RNA-Iron Oxide Nanoparticle Flocs: A Potential Formulation for RNA-Mediated Therapy

Abstract

Nanoparticles, for selective ligand binding interface have been studied for biomolecule-based therapeutic applications. In this line, understanding metal nanoparticle-RNA interfacial interactions is crucial for improvement of RNA-based therapeutics. The current work intends to explore the interfacial interaction of RNA with iron oxide nanoparticle (FeONP) and subsequent structural modifications in RNA. The favourable entropy changes upon interaction with FeONP indicated net structural changes in the structured RNA population. This suggested multi-layered adsorption of RNA onto FeONP interface, leading to nano-corona formation. The non-two state thermodynamic transition of RNA and appearance of relatively homogenous population at higher FeONP concentration, indicated change in intra- and inter-molecular interactions.

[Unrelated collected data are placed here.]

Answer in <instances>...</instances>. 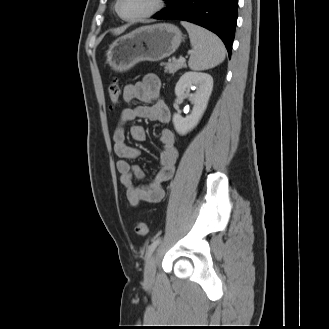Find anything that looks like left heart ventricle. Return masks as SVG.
Masks as SVG:
<instances>
[{
    "label": "left heart ventricle",
    "mask_w": 329,
    "mask_h": 329,
    "mask_svg": "<svg viewBox=\"0 0 329 329\" xmlns=\"http://www.w3.org/2000/svg\"><path fill=\"white\" fill-rule=\"evenodd\" d=\"M154 0H121L119 11L125 17H132L148 11Z\"/></svg>",
    "instance_id": "b2bd125f"
}]
</instances>
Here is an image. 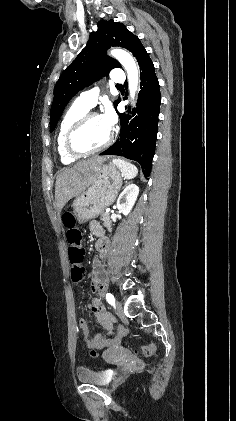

Additionally, near-UV Circular Dichroism showed significant change in RNA chirality due to base stacking. This resulted in reduced intercalation of ethidium bromide dye to the adsorbed RNA fractions found in corona, in presence of higher concentrations of FeONP. Apparently, RNA adsorbed FeONP complex provides favourable protection from RNase A-mediated degradation for a significant duration due to steric hindrance. Thus, the results provide structural intricacies of RNA adsorbed FeONP complex, and insights into its stability against nuclease activity. This can be potentially used for RNAbased therapeutic applications in biological milieu.